Quote of the day—tdiinva

Since nanny Bloomberg has chosen to limit his citizens self defense option his failure to call in the Guard is failure to live up to his obligations as their nanny.

tdiinva
November 19, 2012
Comment to Bloomberg F-Bombs Request for National Guard Aid.
[Via a link from Sebastian.

It’s a fundamental problem of being a nanny with a scope larger than a few children. Just because a nanny is an appropriate solution in some situations does not mean is is possible to scale it up and make it work at a much larger scale. If it did work we would see both biological and manmade systems organized much differently than we do. Both evolution and the free marketplace would have created systems with central control to dominate over those systems that pushed the decision making to the lower levels rather than pushing it up. Your brain doesn’t control the details of cell metabolism and your web browser doesn’t control how the mouse determines if it has been moved.

I’m channeling Thomas Sowell as best I can with the following.

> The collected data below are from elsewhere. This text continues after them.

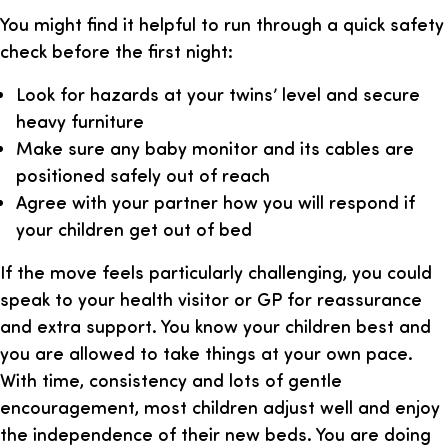
You might find it helpful to run through a quick safety
check before the first night:
Look for hazards at your twins’ level and secure
heavy furniture
Make sure any baby monitor and its cables are
positioned safely out of reach
Agree with your partner how you will respond if
your children get out of bed
If the move feels particularly challenging, you could
speak to your health visitor or GP for reassurance
and extra support. You know your children best and
you are allowed to take things at your own pace.
With time, consistency and lots of gentle
encouragement, most children adjust well and enjoy
the independence of their new beds. You are doing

The problem is one of information. You, a fully functional adult, know more than anyone else about your situation and what is best for you. You know a lot more about your family than people not in your family. You know more about how to do your job than people that don’t do your job. You know more about your community than people outside your community. And you know a lot more about your situation than does the mayor of your city, the governor of your state, and the president of the country. Central planning fails because the people with the most information about the situation are not making the decisions.

Even if it were possible for all the information needed for making optimal decisions were to be communicated to the central planners they cannot process the information nor come up with innovative alternatives that the individuals and small groups closer to the problem can.

One might be tempted to say that central planning failed in the past because of this fundamental problem but we have much better communication and processing power than we did even a decade or two ago. Central planning can work now that we have computers. Those people are wrong.

Even ignoring the obvious SkyNet dystopian scenarios look at the way engineers solve control problems in complex systems now. Heinlein was a visionary in many ways but “Mike” the computer in The Moon Is a Harsh Mistress will never be implemented as Heinlein envisioned it—handling payroll, air flow, mass launchers, communications, and a thousand other things.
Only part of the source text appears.